Provided information =>
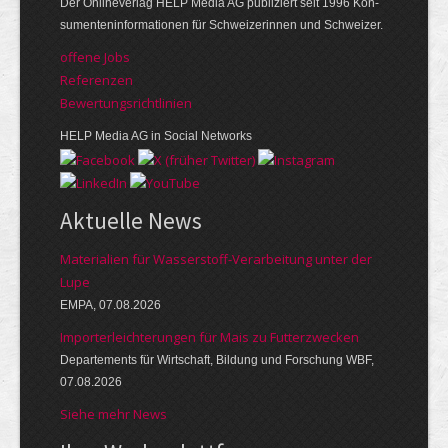
Der Online­verlag HELP Media AG publi­ziert seit 1996 Kon­
su­menten­infor­mationen für Schwei­zerinnen und Schweizer.
offene Jobs
Referenzen
Bewer­tungs­richt­linien
HELP Media AG in Social Networks
Aktuelle News
Materialien für Wasserstoff-Verarbeitung unter der
Lupe
EMPA, 07.08.2026
Importerleichterungen für Mais zu Futterzwecken
Departements für Wirtschaft, Bildung und Forschung WBF,
07.08.2026
Siehe mehr News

About this exercise =>
Find the line containing "su­menten­infor­mationen für Schwei­zerinnen", then output it and every line after it to the end of the data, exactly.

Solved problem =>
su­menten­infor­mationen für Schwei­zerinnen und Schweizer.
offene Jobs
Referenzen
Bewer­tungs­richt­linien
HELP Media AG in Social Networks
Aktuelle News
Materialien für Wasserstoff-Verarbeitung unter der
Lupe
EMPA, 07.08.2026
Importerleichterungen für Mais zu Futterzwecken
Departements für Wirtschaft, Bildung und Forschung WBF,
07.08.2026
Siehe mehr News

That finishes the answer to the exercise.